TO DO => Of the entries below, return exactly those lines that fall between the one containing "cent years, as" and the one containing "adoption has been", the two end lines included.

DATASET RECORDS =>
========================================================================

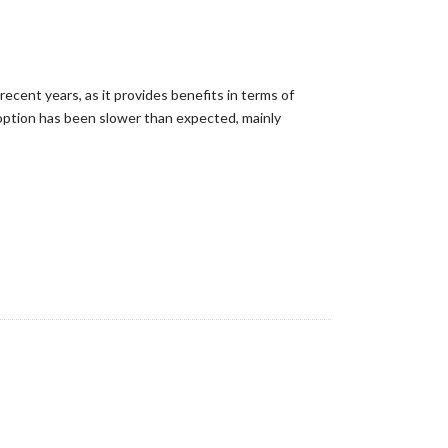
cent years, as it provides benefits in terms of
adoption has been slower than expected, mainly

========================================================================

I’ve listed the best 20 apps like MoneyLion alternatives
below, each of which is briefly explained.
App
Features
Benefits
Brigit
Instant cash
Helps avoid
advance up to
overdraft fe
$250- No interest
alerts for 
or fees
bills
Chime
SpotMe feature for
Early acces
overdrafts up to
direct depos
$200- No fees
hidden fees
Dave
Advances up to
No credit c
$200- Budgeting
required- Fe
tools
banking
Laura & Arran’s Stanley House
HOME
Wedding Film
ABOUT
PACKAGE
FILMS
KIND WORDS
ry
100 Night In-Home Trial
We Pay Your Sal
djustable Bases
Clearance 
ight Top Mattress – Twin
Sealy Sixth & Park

========================================================================

ANSWER TO THIS TASK =>
cent years, as it provides benefits in terms of
adoption has been slower than expected, mainly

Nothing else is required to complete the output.